> _Required work_: Report every line of the records that includes the word "MÉDIOS".

> _Material supplied_:
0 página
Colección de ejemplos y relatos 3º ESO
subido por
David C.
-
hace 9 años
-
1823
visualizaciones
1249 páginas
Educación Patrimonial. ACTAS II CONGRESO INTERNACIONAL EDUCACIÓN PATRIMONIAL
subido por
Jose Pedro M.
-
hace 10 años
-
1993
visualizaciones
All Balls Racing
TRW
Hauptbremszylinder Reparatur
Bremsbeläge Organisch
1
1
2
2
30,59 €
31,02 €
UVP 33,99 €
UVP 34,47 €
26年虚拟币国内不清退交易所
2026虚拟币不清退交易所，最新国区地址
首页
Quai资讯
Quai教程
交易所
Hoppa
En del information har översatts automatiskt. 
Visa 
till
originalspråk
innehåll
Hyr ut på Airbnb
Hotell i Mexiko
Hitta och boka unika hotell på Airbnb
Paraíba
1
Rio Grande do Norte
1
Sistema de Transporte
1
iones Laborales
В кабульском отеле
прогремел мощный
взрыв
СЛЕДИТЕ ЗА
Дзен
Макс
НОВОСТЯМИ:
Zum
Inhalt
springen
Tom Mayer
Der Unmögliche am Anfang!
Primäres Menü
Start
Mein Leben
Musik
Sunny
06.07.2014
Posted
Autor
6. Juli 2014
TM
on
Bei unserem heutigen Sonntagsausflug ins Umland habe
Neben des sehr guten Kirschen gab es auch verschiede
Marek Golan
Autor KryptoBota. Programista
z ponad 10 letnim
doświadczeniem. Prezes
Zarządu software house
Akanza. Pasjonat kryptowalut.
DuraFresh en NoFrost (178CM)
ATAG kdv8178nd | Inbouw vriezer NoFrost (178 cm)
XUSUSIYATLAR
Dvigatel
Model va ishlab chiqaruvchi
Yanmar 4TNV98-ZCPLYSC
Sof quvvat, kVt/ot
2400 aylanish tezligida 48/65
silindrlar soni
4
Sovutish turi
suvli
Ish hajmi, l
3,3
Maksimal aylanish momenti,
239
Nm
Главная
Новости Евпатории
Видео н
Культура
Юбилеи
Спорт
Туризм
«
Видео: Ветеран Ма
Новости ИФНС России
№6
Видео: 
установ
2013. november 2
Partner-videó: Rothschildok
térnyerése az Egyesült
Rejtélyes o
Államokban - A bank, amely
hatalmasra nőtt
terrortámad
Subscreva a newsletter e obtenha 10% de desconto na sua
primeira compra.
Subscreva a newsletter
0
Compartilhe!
---
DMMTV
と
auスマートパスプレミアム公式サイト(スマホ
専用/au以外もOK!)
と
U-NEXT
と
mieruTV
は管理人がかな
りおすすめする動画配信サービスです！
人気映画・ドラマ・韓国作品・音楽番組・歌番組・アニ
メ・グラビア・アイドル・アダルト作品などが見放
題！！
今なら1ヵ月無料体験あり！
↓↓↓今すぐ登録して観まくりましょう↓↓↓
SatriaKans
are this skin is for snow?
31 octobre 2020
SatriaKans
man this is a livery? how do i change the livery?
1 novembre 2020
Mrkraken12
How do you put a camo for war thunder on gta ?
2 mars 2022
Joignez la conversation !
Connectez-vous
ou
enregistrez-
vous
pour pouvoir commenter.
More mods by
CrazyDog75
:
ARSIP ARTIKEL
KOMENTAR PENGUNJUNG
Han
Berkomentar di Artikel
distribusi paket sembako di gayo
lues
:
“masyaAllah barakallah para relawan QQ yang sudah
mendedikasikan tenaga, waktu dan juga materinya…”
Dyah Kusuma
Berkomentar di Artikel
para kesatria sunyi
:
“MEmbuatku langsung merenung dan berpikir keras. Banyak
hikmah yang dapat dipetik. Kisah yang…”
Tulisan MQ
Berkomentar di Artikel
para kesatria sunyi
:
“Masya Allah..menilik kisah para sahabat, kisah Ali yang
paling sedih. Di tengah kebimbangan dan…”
...
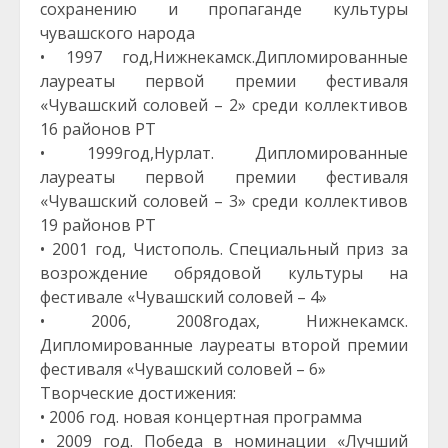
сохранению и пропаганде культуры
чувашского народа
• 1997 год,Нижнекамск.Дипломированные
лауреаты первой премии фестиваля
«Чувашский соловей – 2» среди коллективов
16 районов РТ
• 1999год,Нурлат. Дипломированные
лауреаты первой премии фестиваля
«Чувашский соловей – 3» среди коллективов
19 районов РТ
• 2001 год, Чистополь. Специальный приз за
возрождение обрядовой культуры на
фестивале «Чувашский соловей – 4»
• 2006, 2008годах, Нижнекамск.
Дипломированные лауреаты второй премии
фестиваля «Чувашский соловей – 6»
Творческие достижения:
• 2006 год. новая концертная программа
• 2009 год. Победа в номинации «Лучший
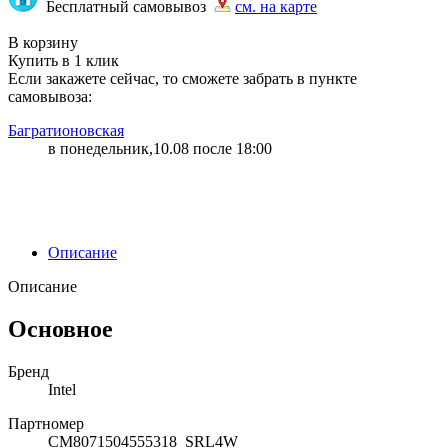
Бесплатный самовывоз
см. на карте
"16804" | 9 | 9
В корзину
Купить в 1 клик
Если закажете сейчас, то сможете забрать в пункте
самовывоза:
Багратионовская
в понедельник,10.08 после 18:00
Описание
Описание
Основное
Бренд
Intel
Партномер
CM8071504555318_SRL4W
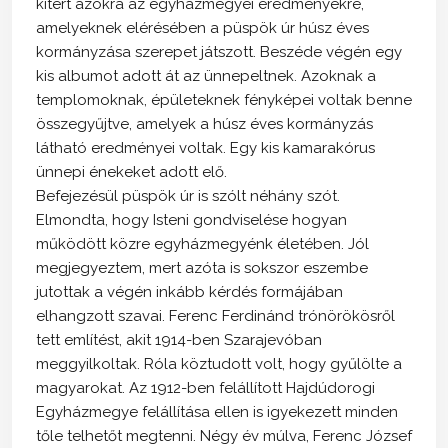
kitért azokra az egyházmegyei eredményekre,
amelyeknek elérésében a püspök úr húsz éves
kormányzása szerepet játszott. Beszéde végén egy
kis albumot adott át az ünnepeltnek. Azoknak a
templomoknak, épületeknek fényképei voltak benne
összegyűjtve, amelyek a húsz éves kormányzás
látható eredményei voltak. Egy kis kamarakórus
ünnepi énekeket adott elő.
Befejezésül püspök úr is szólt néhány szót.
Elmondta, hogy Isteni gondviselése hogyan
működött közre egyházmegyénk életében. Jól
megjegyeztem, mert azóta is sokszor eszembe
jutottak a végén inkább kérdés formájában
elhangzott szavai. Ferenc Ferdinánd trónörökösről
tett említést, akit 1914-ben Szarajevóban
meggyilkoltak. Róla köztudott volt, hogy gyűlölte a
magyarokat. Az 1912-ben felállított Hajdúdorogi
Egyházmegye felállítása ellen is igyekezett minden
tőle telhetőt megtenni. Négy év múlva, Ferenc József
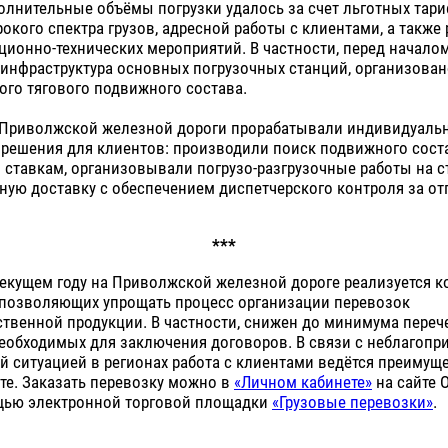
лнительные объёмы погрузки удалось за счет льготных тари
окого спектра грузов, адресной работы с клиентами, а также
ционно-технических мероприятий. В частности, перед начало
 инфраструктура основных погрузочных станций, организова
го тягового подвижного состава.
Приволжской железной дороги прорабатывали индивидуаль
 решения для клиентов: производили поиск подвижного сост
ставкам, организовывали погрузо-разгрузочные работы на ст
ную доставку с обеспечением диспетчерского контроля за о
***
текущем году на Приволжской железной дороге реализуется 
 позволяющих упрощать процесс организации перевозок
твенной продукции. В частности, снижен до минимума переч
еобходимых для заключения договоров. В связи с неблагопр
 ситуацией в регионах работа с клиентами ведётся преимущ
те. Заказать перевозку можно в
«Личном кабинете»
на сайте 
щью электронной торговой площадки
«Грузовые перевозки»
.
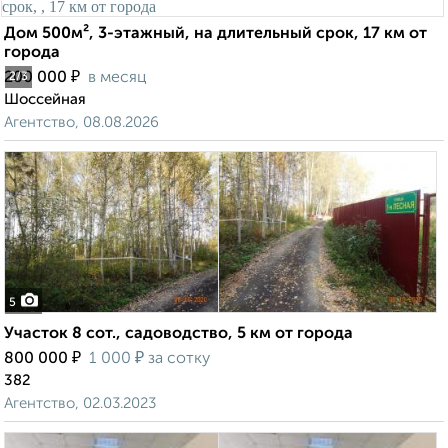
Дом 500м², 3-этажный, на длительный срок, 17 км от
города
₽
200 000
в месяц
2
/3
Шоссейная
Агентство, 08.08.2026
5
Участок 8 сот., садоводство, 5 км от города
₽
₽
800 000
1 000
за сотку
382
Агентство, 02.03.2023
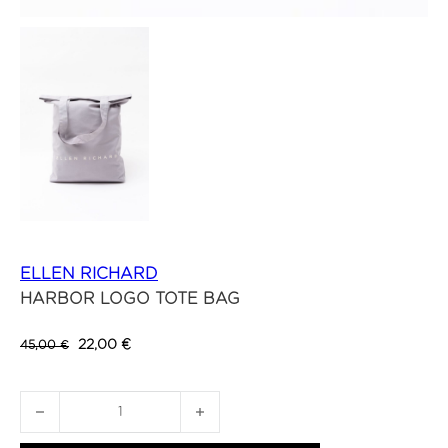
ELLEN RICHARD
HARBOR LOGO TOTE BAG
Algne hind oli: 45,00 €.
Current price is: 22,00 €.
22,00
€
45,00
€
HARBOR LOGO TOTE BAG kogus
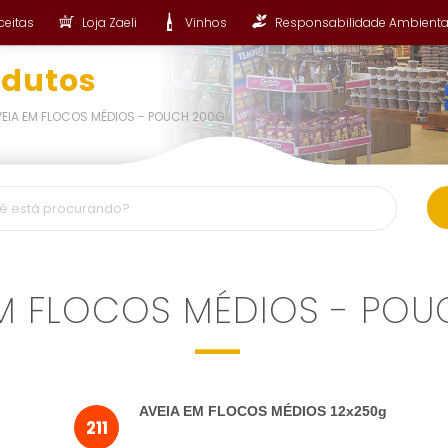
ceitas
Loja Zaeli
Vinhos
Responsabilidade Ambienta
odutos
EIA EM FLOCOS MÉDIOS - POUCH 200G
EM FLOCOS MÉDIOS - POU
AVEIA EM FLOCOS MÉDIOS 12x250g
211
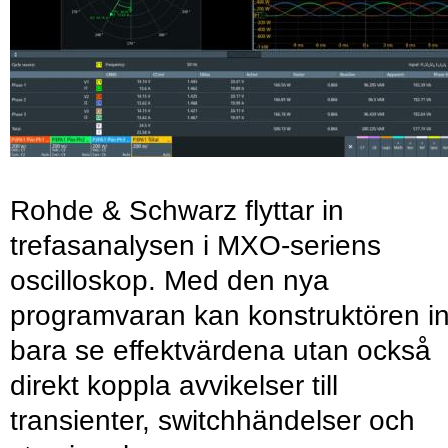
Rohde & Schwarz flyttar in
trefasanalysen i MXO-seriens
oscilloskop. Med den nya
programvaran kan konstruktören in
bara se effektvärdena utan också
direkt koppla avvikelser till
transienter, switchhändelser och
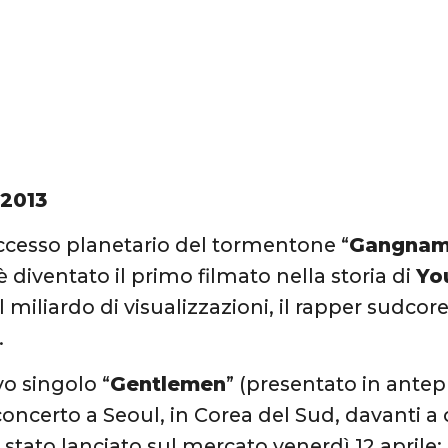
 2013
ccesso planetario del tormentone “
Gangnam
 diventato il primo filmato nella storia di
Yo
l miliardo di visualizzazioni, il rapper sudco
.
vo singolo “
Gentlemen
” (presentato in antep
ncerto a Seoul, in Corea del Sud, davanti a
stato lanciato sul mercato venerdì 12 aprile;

> _Finished exercise_:
EIA EM FLOCOS MÉDIOS - POUCH 200G
EM FLOCOS MÉDIOS - POU
AVEIA EM FLOCOS MÉDIOS 12x250g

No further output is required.